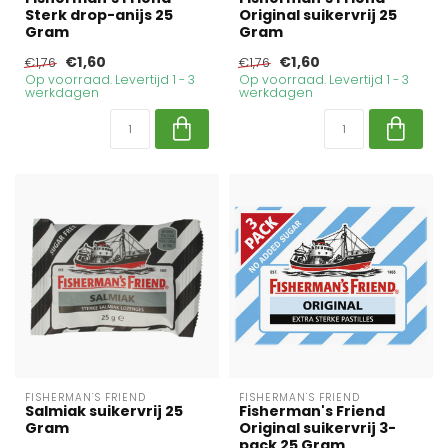
Sterk drop-anijs 25
Original suikervrij 25
Gram
Gram
€1,60
€1,60
€1,76
€1,76
Op voorraad. Levertijd 1 - 3
Op voorraad. Levertijd 1 - 3
werkdagen
werkdagen
FISHERMAN'S FRIEND
FISHERMAN'S FRIEND
Salmiak suikervrij 25
Fisherman's Friend
Gram
Original suikervrij 3-
pack 25 Gram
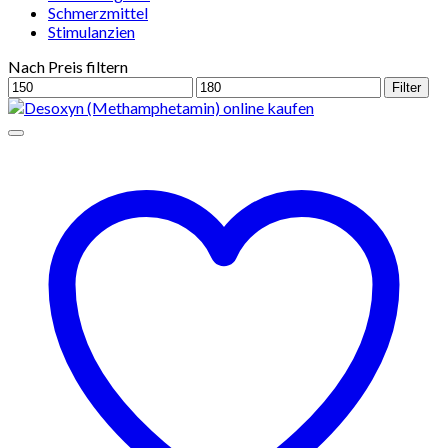
Schmerzmittel
Stimulanzien
Nach Preis filtern
Min.
Max.
Filter
Preis
Preis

Prompt = Copy out the entries above in full and exactly, skipping every picture.

Answer below =
Sterk drop-anijs 25
Original suikervrij 25
Gram
Gram
€1,60
€1,60
€1,76
€1,76
Op voorraad. Levertijd 1 - 3
Op voorraad. Levertijd 1 - 3
werkdagen
werkdagen
FISHERMAN'S FRIEND
FISHERMAN'S FRIEND
Salmiak suikervrij 25
Fisherman's Friend
Gram
Original suikervrij 3-
pack 25 Gram
Schmerzmittel
Stimulanzien
Nach Preis filtern
Min.
Max.
Filter
Preis
Preis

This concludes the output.